One leader in British education thinks the Millennials are not as easy to teach as children of even 10 years ago. From "Generation Y children are 'harder to teach'" (The Independent - UK):
Youngsters live in a world dominated by reality television and celebrities "where success appears to come instantly and without any real effort", John Dunford, the general secretary of the Association of School and College Leaders, which represents secondary school heads, told his annual conference in London. "It is difficult for teachers to compete," he added. "Success in learning just doesn't come fast enough."
Click to read the rest. Another article on the same topic: "Internet generation 'expects instant results'" (Daily Mail); both articles are based on the same talk given by Dr. John Dunford from which the above quote came.

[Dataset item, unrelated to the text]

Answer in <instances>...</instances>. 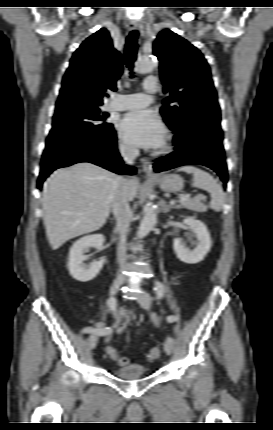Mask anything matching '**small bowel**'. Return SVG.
<instances>
[{"mask_svg":"<svg viewBox=\"0 0 273 430\" xmlns=\"http://www.w3.org/2000/svg\"><path fill=\"white\" fill-rule=\"evenodd\" d=\"M129 319L130 318H129V315L127 314V312L122 311L119 314V316L116 319V321L113 324V326L111 328L109 327L110 328V332L107 335H105V342H106V344L110 343L111 337H112V335H113L114 332L117 335H119V336H122L124 334L125 328H126V325L129 322ZM151 320H152V322L155 325L159 324V318H158V316L156 314L152 315ZM102 328H104V323L103 322H98L96 324V327H92V326H86V327H84L82 329V333H92L93 330H95V329H102ZM138 332H141V330H139ZM109 347H111V346L108 345L107 348H109Z\"/></svg>","mask_w":273,"mask_h":430,"instance_id":"small-bowel-1","label":"small bowel"}]
</instances>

In addition to the school challenges they present, the complaints about how this group perform as employees are numerous and loud. But, even though they are likely the most high-maintenance generation in the workplace, they can be managed once you understand how they differ from what came before them. For example, the successful employer knows that the Gen-Y-specific orientation is critical to their performing well on the job. Yes, managing them requires effort, but that management is not as difficult as some would have you believe.
Note: I am often asked when the Millennials were born. The dates vary depending upon which analyst or expert to whom you listen. Having listened to many, I say the cohort are those born from roughly 1980 through 2001.